## EXERCISE GOAL
Return the records below exactly; pictures stay out.
:: EXERCISE INPUTS
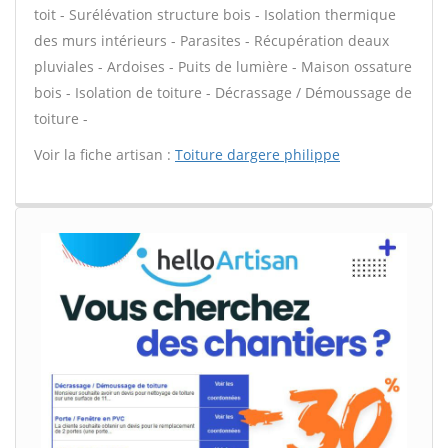
toit - Surélévation structure bois - Isolation thermique
des murs intérieurs - Parasites - Récupération deaux
pluviales - Ardoises - Puits de lumière - Maison ossature
bois - Isolation de toiture - Décrassage / Démoussage de
toiture -
Voir la fiche artisan :
Toiture dargere philippe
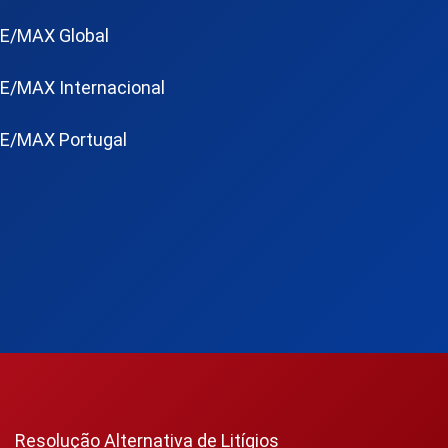
E/MAX Global
E/MAX Internacional
E/MAX Portugal
Resolução Alternativa de Litígios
::::
## ANSWER TO THIS EXERCISE
toit - Surélévation structure bois - Isolation thermique
des murs intérieurs - Parasites - Récupération deaux
pluviales - Ardoises - Puits de lumière - Maison ossature
bois - Isolation de toiture - Décrassage / Démoussage de
toiture -
Voir la fiche artisan :
Toiture dargere philippe
E/MAX Global
E/MAX Internacional
E/MAX Portugal
Resolução Alternativa de Litígios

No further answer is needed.